N is our nucleon density for the material we are travelling through, phi here is the flow of neutrinos from the source as a supernova, V is the volume in question as your human volume, sigma, remember that it is our area of ​​impact of Neutrinos and E is the average energy per particle of neutrino. This equation should be able to tell us how much energy per second is deposited in a human volume during a supernova.

It's very, very specific, but what did you expect from me? If the sun exploded, before it really exploded, every human being on Earth would be mercilessly subjected to 50,000 watts of neutrino energy, 50,000 joules per second. This amounts to a lethal dose of radiation for each person in less than 20 seconds.
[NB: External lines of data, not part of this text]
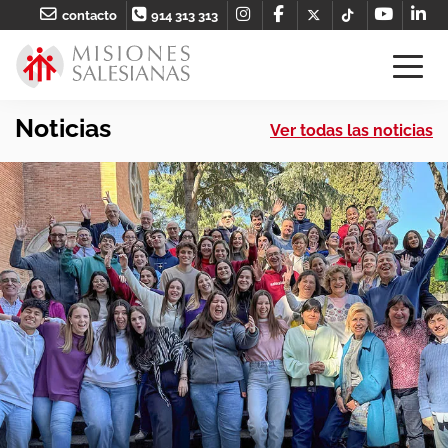
contacto
914 313 313
Noticias
Ver todas las noticias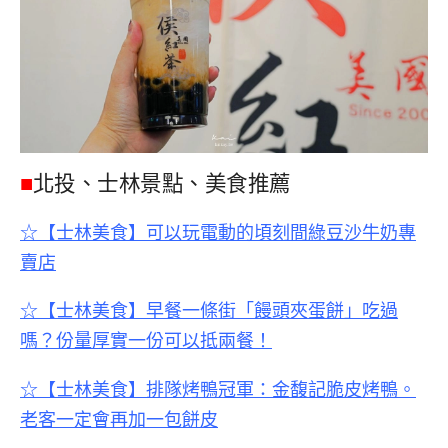
■
北投、士林景點、美食推薦
☆【士林美食】可以玩電動的頃刻間綠豆沙牛奶專
賣店
☆【士林美食】早餐一條街「饅頭夾蛋餅」吃過
嗎？份量厚實一份可以抵兩餐！
☆【士林美食】排隊烤鴨冠軍：金馥記脆皮烤鴨。
老客一定會再加一包餅皮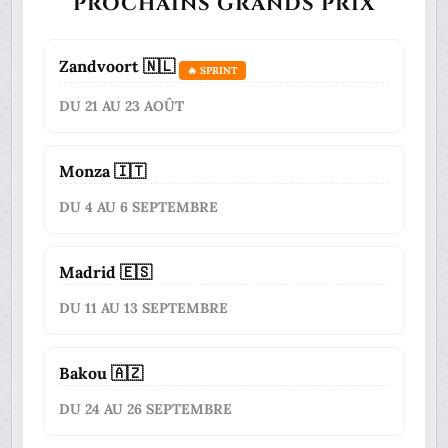
PROCHAINS GRANDS PRIX
Zandvoort 🇳🇱
🔥 SPRINT
DU 21 AU 23 AOÛT
Monza 🇮🇹
DU 4 AU 6 SEPTEMBRE
Madrid 🇪🇸
DU 11 AU 13 SEPTEMBRE
Bakou 🇦🇿
DU 24 AU 26 SEPTEMBRE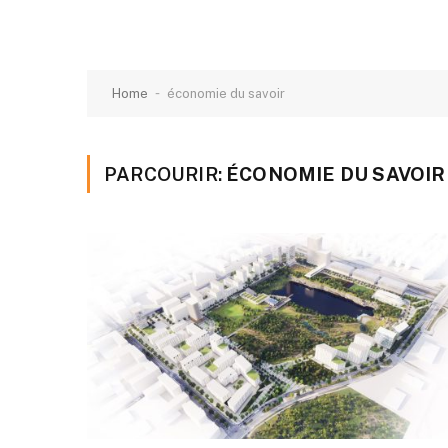
-
Home
économie du savoir
PARCOURIR:
ÉCONOMIE DU SAVOIR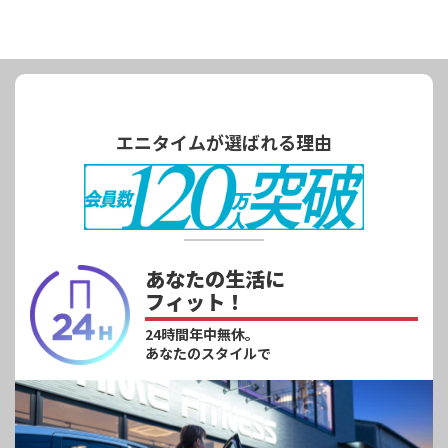
エニタイムが選ばれる理由
あなたの生活に
フィット！
24時間年中無休。
あなたのスタイルで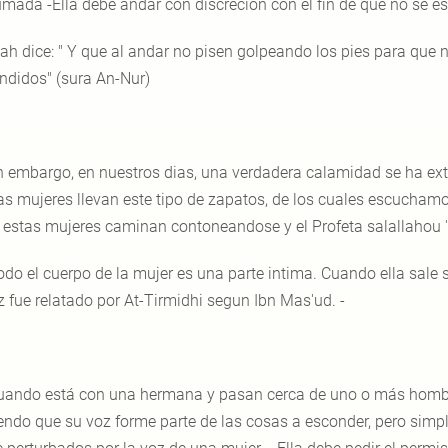
umada -Ella debe andar con discreción con el fin de que no se e
lah dice: " Y que al andar no pisen golpeando los pies para que
ndidos" (sura An-Nur)
n embargo, en nuestros dias, una verdadera calamidad se ha exte
tas mujeres llevan este tipo de zapatos, de los cuales escuchamo
, estas mujeres caminan contoneandose y el Profeta salallahou 
odo el cuerpo de la mujer es una parte intima. Cuando ella sale 
z fue relatado por At-Tirmidhi segun Ibn Mas'ud. -
ando está con una hermana y pasan cerca de uno o más hombre
endo que su voz forme parte de las cosas a esconder, pero sim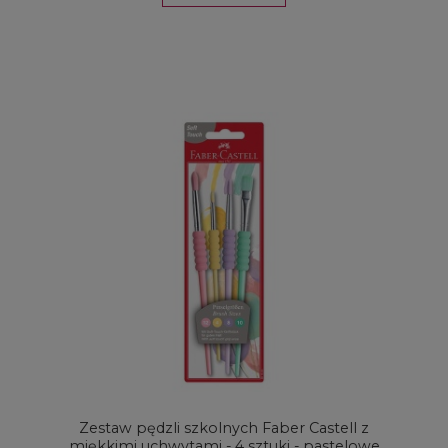
Zestaw pędzli szkolnych Faber Castell z
miękkimi uchwytami - 4 sztuki - pastelowe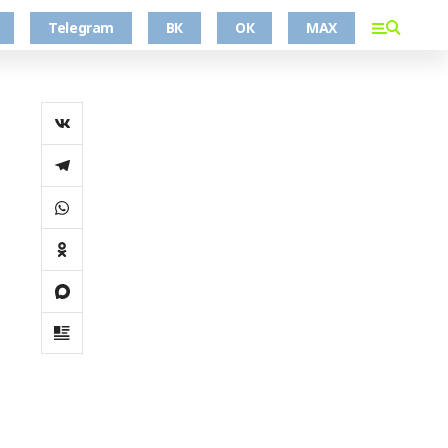
Telegram
ВК
ОК
MAX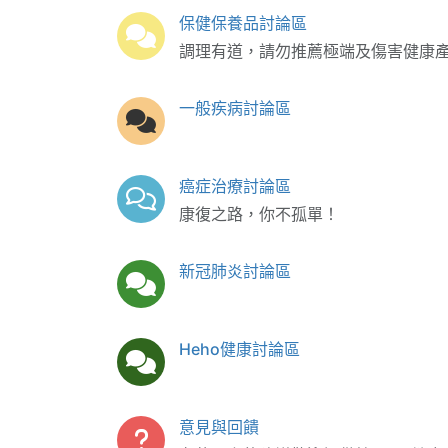
保健保養品討論區
調理有道，請勿推薦極端及傷害健康
一般疾病討論區
癌症治療討論區
康復之路，你不孤單！
新冠肺炎討論區
Heho健康討論區
意見與回饋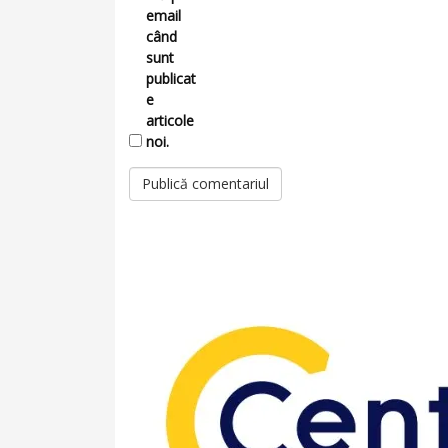
email
când
sunt
publicat
e
articole
noi.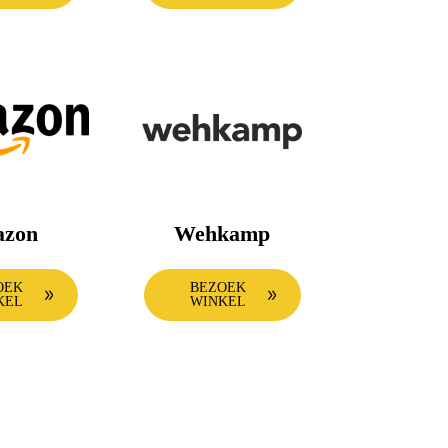
zon
Wehkamp
OEK
BEZOEK
KEL
WINKEL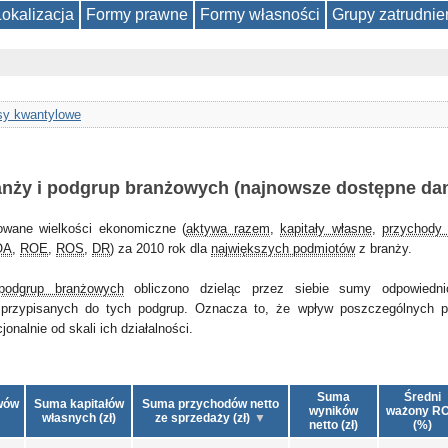
Lokalizacja
Formy prawne
Formy własności
Grupy zatrudnie
y kwantylowe
anży i podgrup branżowych (najnowsze dostępne da
owane wielkości ekonomiczne (
aktywa razem
,
kapitały własne
,
przychody 
OA
,
ROE
,
ROS
,
DR
) za 2010 rok dla
największych podmiotów
z branży.
podgrup branżowych
obliczono dzieląc przez siebie sumy odpowiedni
przypisanych do tych podgrup. Oznacza to, że wpływ poszczególnych 
nalnie od skali ich działalności.
Suma
Średni
wów
Suma kapitałów
Suma przychodów netto
wyników
ważony R
własnych (zł)
ze sprzedaży (zł)
netto (zł)
(%)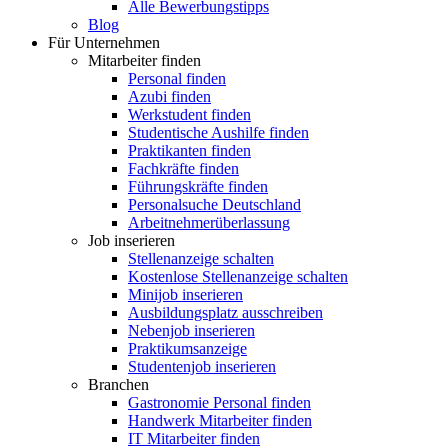
Alle Bewerbungstipps
Blog
Für Unternehmen
Mitarbeiter finden
Personal finden
Azubi finden
Werkstudent finden
Studentische Aushilfe finden
Praktikanten finden
Fachkräfte finden
Führungskräfte finden
Personalsuche Deutschland
Arbeitnehmerüberlassung
Job inserieren
Stellenanzeige schalten
Kostenlose Stellenanzeige schalten
Minijob inserieren
Ausbildungsplatz ausschreiben
Nebenjob inserieren
Praktikumsanzeige
Studentenjob inserieren
Branchen
Gastronomie Personal finden
Handwerk Mitarbeiter finden
IT Mitarbeiter finden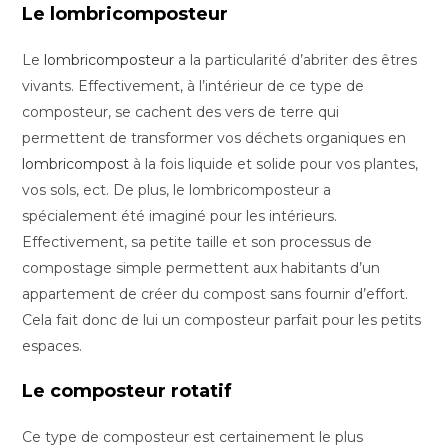
Le lombricomposteur
Le
lombricomposteur
a la particularité d’abriter des êtres
vivants. Effectivement, à l’intérieur de ce type de
composteur, se cachent des vers de terre qui
permettent de transformer vos déchets organiques en
lombricompost
à la fois liquide et solide pour vos plantes,
vos sols, ect. De plus, le lombricomposteur a
spécialement été imaginé pour les intérieurs.
Effectivement, sa petite taille et son processus de
compostage simple permettent aux habitants d’un
appartement de créer du compost sans fournir d’effort.
Cela fait donc de lui un composteur parfait pour les petits
espaces.
Le composteur rotatif
Ce type de composteur est certainement le plus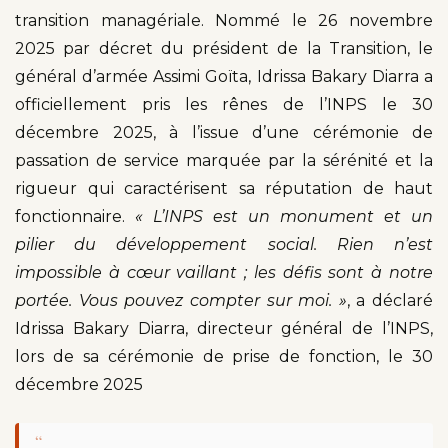
transition managériale. Nommé le 26 novembre
2025 par décret du président de la Transition, le
général d’armée Assimi Goïta, Idrissa Bakary Diarra a
officiellement pris les rênes de l’INPS le 30
décembre 2025, à l’issue d’une cérémonie de
passation de service marquée par la sérénité et la
rigueur qui caractérisent sa réputation de haut
fonctionnaire.
« L’INPS est un monument et un
pilier du développement social. Rien n’est
impossible à cœur vaillant ; les défis sont à notre
portée. Vous pouvez compter sur moi. »
, a déclaré
Idrissa Bakary Diarra, directeur général de l’INPS,
lors de sa cérémonie de prise de fonction, le 30
décembre 2025
“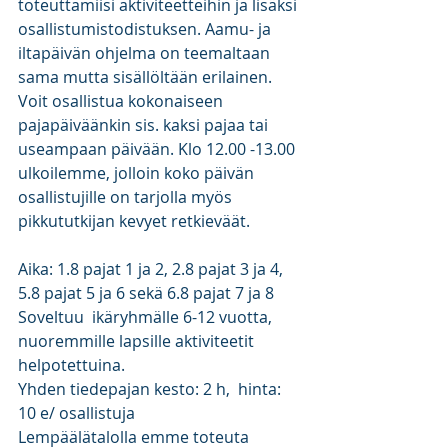
toteuttamiisi aktiviteetteihin ja lisäksi 
osallistumistodistuksen. Aamu- ja 
iltapäivän ohjelma on teemaltaan 
sama mutta sisällöltään erilainen. 
Voit osallistua kokonaiseen 
pajapäiväänkin sis. kaksi pajaa tai 
useampaan päivään. Klo 12.00 -13.00 
ulkoilemme, jolloin koko päivän 
osallistujille on tarjolla myös 
pikkututkijan kevyet retkieväät.
Aika: 1.8 pajat 1 ja 2, 2.8 pajat 3 ja 4, 
5.8 pajat 5 ja 6 sekä 6.8 pajat 7 ja 8
Soveltuu  ikäryhmälle 6-12 vuotta, 
nuoremmille lapsille aktiviteetit 
helpotettuina.
Yhden tiedepajan kesto: 2 h,  hinta: 
10 e/ osallistuja
Lempäälätalolla emme toteuta 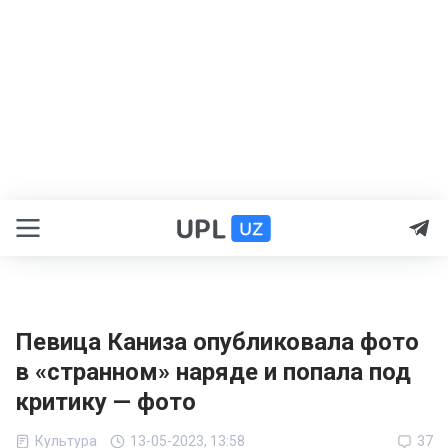
Певица Каниза опубликовала фото
в «странном» наряде и попала под
критику — фото
Культура
13-05-2023, 13:58
37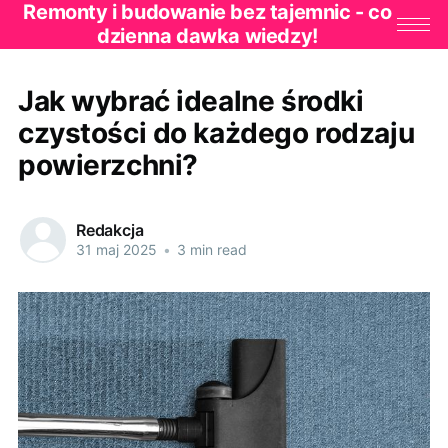
Remonty i budowanie bez tajemnic - co
dzienna dawka wiedzy!
Jak wybrać idealne środki
czystości do każdego rodzaju
powierzchni?
Redakcja
31 maj 2025
•
3 min read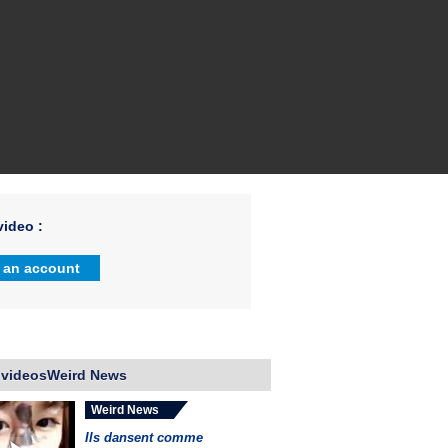
ideo :
 an account
 videosWeird News
Weird News
Ils dansent comme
This flow of neutrinos would continue to vaporize everything on the planet and basically, everything on all the planets of the solar system, hours before the sun's supernova light reached any of those planets, and when it got there, it would find an already burned Earth.

This is a silent apocalypse.

So, if the sun exploded in a supernova, it would not be the explosion itself that would erase the solar system, it would be the ghostly neutrino. And what really scares these ghosts is that there is no place to hide from them, no realistic amount of protection will save you. 
You could not even put an entire planet between you and the sun to protect yourself from these particles. Once again, the sun is not going to rise this way, but if it did, it would take us all with it, not with an explosion, but with a weekly moan of interaction because of science. 
I just want to thank Dr Ethan Siegal's article on this topic that I read in his blog "Start with a blow" on Forbes and it was very informative. Much of the information is from the same place, so I suggest you go and follow it. It is fascinating and read all this, it is very good writing.


Also, if the sun became a supernova, we would not like to warn ourselves. There is something called Supernova Early Warning System that we have established throughout the planet, SNEWS and you can monitor different stars and their exits there, luminosity, what they are doing, to give you an early warning type so that it did not come out of nowhere, but even if we detect it early, I mean, there isn't much you can do.